Histoire[modifier | modifier le code]

Le phénomène fut similaire au glam rock des années 1970, en ce sens que les membres de groupes associés au genre « Nouveaux Romantiques » portaient des vêtements efféminés et des maquillages ostentatoires. David Bowie était une référence évidente, notamment pour sa chanson Fashion, sa période Ziggy Stardust, ou sa chanson Ashes to Ashes représentative des tendances vestimentaires[1], ainsi que Brian Eno et Roxy Music, Human League ou Adam and the Ants. Malgré les liens du mouvement avec le glam rock, il s'en distingue par la forte présence de synthétiseurs au lieu des guitares électriques associées au rock des années 1970, au point de se rapprocher parfois de l'électropop. Les pionniers japonais de l'électropop, le Yellow Magic Orchestra, eut une influence significative sur le mouvement de ce point de vue, ainsi que les groupes allemands Kraftwerk et Can et les anglais Landscape et Ultravox. Les boîtes à rythmes sont largement utilisées par le mouvement grâce aux expériences des batteurs Richard James Burgess de Landscape, Warren Cann d'Ultravox et Rusty Egan de Visage, de même que parfois les percussions naturelles à l'image de Bow Wow Wow[2].

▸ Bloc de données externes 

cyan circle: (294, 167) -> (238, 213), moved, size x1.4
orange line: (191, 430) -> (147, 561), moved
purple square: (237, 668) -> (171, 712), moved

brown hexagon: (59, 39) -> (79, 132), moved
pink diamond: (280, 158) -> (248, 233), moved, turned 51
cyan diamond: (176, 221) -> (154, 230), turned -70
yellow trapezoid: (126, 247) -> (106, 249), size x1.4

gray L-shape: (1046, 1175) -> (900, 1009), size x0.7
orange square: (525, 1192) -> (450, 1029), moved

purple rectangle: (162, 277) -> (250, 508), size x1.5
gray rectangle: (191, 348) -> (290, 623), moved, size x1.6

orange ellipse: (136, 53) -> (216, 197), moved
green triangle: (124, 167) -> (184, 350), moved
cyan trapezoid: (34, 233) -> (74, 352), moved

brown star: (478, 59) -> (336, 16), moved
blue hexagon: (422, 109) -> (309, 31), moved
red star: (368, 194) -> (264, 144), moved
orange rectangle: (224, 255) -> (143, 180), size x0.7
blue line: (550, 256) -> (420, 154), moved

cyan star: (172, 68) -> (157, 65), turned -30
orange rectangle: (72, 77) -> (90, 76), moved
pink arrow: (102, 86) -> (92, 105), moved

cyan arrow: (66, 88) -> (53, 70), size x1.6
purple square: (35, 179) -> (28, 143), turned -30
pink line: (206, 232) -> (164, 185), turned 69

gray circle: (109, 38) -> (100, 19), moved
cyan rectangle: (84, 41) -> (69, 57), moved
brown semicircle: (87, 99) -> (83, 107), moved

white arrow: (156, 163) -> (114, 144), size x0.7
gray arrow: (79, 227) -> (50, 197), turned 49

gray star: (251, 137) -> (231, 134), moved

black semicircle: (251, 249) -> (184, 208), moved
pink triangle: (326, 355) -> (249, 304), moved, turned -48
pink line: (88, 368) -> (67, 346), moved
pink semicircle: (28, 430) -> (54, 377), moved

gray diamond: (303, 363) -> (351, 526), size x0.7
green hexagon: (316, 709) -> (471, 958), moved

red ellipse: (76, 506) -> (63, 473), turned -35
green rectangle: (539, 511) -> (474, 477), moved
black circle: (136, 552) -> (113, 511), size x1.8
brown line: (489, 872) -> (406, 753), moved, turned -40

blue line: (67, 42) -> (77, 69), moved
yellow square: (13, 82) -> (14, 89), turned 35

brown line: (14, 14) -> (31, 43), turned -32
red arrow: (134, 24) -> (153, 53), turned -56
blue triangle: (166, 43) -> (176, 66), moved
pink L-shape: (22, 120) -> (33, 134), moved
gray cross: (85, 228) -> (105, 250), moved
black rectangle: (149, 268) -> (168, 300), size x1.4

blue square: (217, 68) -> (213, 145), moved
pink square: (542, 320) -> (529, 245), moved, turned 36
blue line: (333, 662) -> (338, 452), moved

Les historiens considèrent que le mouvement émerge significativement à la fin des années 1970 dans les clubs londoniens, notamment au Blitz[3] (ouvert par Steve Strange (en) et Rusty Egan (en) en 1979 et fermé en 1981), entrainant le terme de « Blitz Kids (en) » ; nombres de ces Blitz Kids, avant d'être appelées les « Nouveaux Romantiques », sortent du Saint Martins School of Art's Alternative Fashion Show[4] ou du Royal College of Art. D'autres clubs comme le Hell ou le Billy's servent de lieux démonstratifs à ces étudiants en art et leur entourage, sorte de défilés de chic allant à l'encontre de la mode punk[5].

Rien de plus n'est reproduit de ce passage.